Over the years, I have journaled across a number of mediums—scribbling on paper; clacking away online—and I’m familiar with how difficult maintaining a diary as a regular practice can be. At this point, I’m not much convinced that a chronicle of my worldly reflections, or even my state of mind, leaves much for me to offer as a professional activity. But as someone who has always written for themselves first, well before sharing the results to a wider audience, it may still be worth prefacing this site of mine with a few personal remarks—if only to inject some essence of vitality into where I’m at, and what I’m up to, now that I identify as a somewhat rumpled storyteller.
I think we’re at a point where it’s safe to say that the world of letters, as well as print, is in no danger of disappearing.

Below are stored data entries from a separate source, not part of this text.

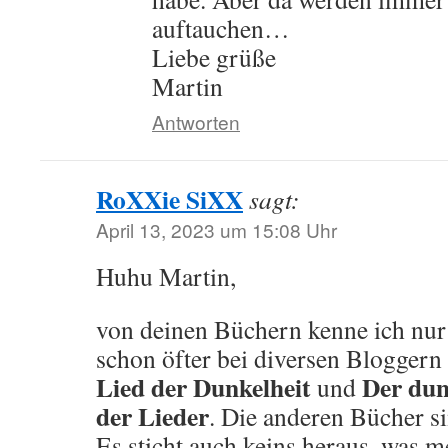
auftauchen…
Liebe grüße
Martin
Antworten
RoXXie SiXX
sagt:
April 13, 2023 um 15:08 Uhr
Huhu Martin,
von deinen Büchern kenne ich nur 
schon öfter bei diversen Bloggern
Lied der Dunkelheit
Der dunk
und
der Lieder
. Die anderen Bücher si
Es sticht auch keins heraus, was me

But I do feel that a lot of what contributes to contemporary media, whether it be online or social, is underwritten by a forceful stamp of soap-box bluster—of a sort that reminds me of the posturing I’ve traditionally associated the campy melodrama of fictional courtrooms—be they televised, reported, or disseminated as infotainment. I find this kind of moral-led and moralizing theatre puffed with self-importance—something aimed at a jury as much as an audience ready to be entertained by offence than informed by patience. But this amounts to its own drama of repetition. Try, if you will, to find something new.
A climate like this can make writing a self-contained narrative—or lyric, or conversation—unplugged and offline feel that much more isolating than acts of creation are by nature. But even sitting alone at a desk, shoving the cat away from a keyboard, or from under the scratch of a pencil, is a necessary distraction to wrestle with—to say nothing of dogged, ever-snapping lists of priorities in need of imminent, social attention.
However, the sense that whatever “content” you may be producing as a creative—removed from the potential of active and almost reflexive feedback—can also haunt you and your practice with a sense of missed opportunity and imminent discovery—a possibly of not breaking into a global sea of relevance, where your work may very well miss a precious moment of recognition.
This impression may or may not be true. As tempting as it is for someone like me—who has watched the transition of voicemail, to modem, to optic cable—the urge to tap into that illusive pulse is there. But it’s worth mentioning that I do not connect with social media as much by preference, as by rule. And though I will always champion the potential for an open and democratic online world—I am also aware that my energy is better spent at a safe distance from the precipice of any flash-point ignition, especially when it may spark from the flare of a printed word.
Presently, my day-to-day existence is a relatively placid. It is driven by the activities of reading, and writing, and revising—not just my work, but old habits and reflections; attitudes that have accrued while the world has, and will continue, to change. The world, as they say, moves on—and I would prefer to move along with it. This is a significant amount of work in and of itself; but I also need to be sure that I know how represent my values, new and old, as best I can; with as much grace as I am able.
After a prolonged search, I have been able to find enough space, not just in my life, but also myself, to do what I love—to think as best I can; write as well as I know how; and teach what I am capable of sharing—and feel confident enough to make choices that were impossible before I learned how to manage my health with consistentcy. But—addionally—how much vigilance that that requires. The scale of this effort is tremendous. More importantly, it means knowing how and when to ask for help when it becomes necessary.
This is another hard lesson to accept. But even for someone who exists in a cloud of dreams, abstractions, words, and print—what many people describe as mindfulness frequently comes to me as gratitude for the love and support that has enabled me to consolidate the many worlds I have, and continue to, inhabit; along with the bizarre array of histories and experiences I have accumulated within myself until now—and presumably into the future. It is the people I love and believe in that have brought me here—relatively intact—and kept me aware that managing my mental and physical health has been a challenge for others besides myself alone.
So, I do not share these thoughts as a journal entry, or blog post, or frantic yelp out to a hungry aether—not per se—but as a glad acknowledgement that my work is not just for myself, but also an ongoing inscription dedicated to a larger story—of how I may best connect with a wider world—which happens to be by giving it a wider berth, while also respecting those who help me live in it.
I have always believed that stories are where our concepts of living cohere as a collective species, and that they take shape around a desire to understand ourselves—regardless of how opaque or illegible our own narratives may strike us face-on. Because, wherever it is you may be taken, as a curious or obstinate entity, it’s safe to say that, when you arrive, you will find yourself there already; and (to paraphrase a comic I often return to) the spectre of death inevitably becomes quite real. Though the faces it pulls at you, from out of the gloom, are frequently absurd, they do forebode the inevitability that we are all running out of time, and will eventually leave a portion of our own importance unfinished. Given that, I maintain you may as well put on a fancy hat, under a welter of glitter, and trumpet on an obnoxious kazoo.